I am puppy-sitting at the moment and ‘enjoying’ early morning rambles with two mini dachshunds called Drake and Bear. A pattern is emerging!
I was already four sticks up by the time we reached the park. Well, four sticks and a little black plastic sack, warmly containing last night’s dinner. Not my own, you understand.
I had learned over the week that sticks must be collected on the way. No good waiting till we reached St Boniface, a park so neat it looked freshly hoovered. Never a stick in sight, and sticks were currency in this game.
Manic tails and panting bodies swirled round my sodden ankles, the leads threatening to turn me into a cat’s cradle.

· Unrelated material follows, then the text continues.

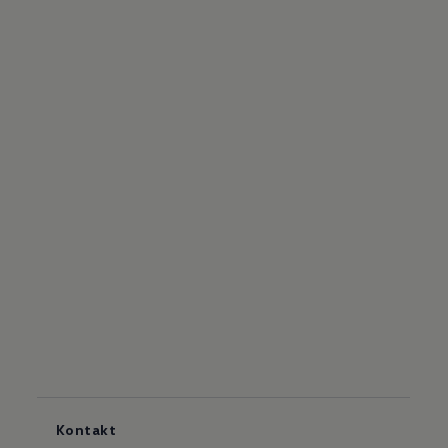
Kontakt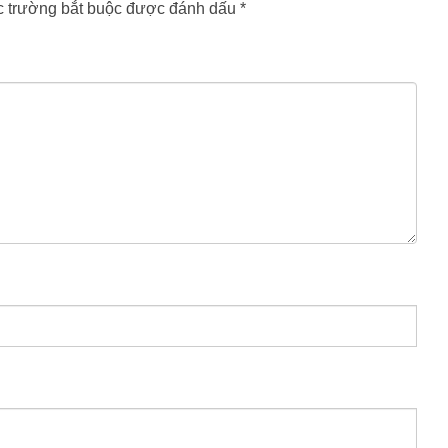
 trường bắt buộc được đánh dấu
*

Eager eyes darted from my hand to my face and back again, willing me to start. ‘Do it! Do it!’ was the unspoken plea, eight tiny feet almost lifting off the ground simultaneously.
I inhaled deeply, drew back my arm and hurled with all the gusto of an Olympic shot-putter. The dogs were there before the stick hit the ground, muzzles entwined round the stick in a ferocious battle to the death, snarls and growls worthy of a Savanna lion pack.
I raised my arm, stick two held tauntingly aloft. Heads jerked up. A stampede towards me gave me time for my overarm serve. Screeching into reverse, the pups whirled round in a frantic bid to get first chew, their feet skidding on the slippery surface.
Bits of bark, wood pulp and saliva spattered off ecstatic faces, soon reducing the stick to splinters. And they were back. ‘Quick! Quick! Throw the next one!’
I shifted tactics, attempting a sideways lob that would make them run a bit harder. To no avail. Their beady eyes took in the direction of my gaze and their squat little bodies had stick three aloft before I could draw my next breath.
Hmm. Only one remaining. I needed to make this last. I tried picking up the remains of stick one, fingers squirming against the slavvery wood pulp, but it had lost its aerodynamics and landed with an unsatisfactory plop just feet from my sodden trainers.
Nothing more for it. Stick four it was. I hefted it back and forth a few times, swinging to get the best possible trajectory. I found myself wincing, realising I had developed ‘flinger’s arm’, but persevered nonetheless. It was a good throw, high and long and promised to give them a good run for their sturdy little legs.
Amazed, I noticed them rooted to the spot, looking at me with keen interest and around about to see what had happened to the stick. My frantic pointing, shouting ‘Over there! Over there!’ was to no avail. When you’re less than fourteen inches from feet to ears, a stick thrown six feet in the air might as well have gone to Mars.
Wandering back, the sun warming our faces and lighting the dew-soaked grass alongside us, the sky seemed so blue it could go on forever.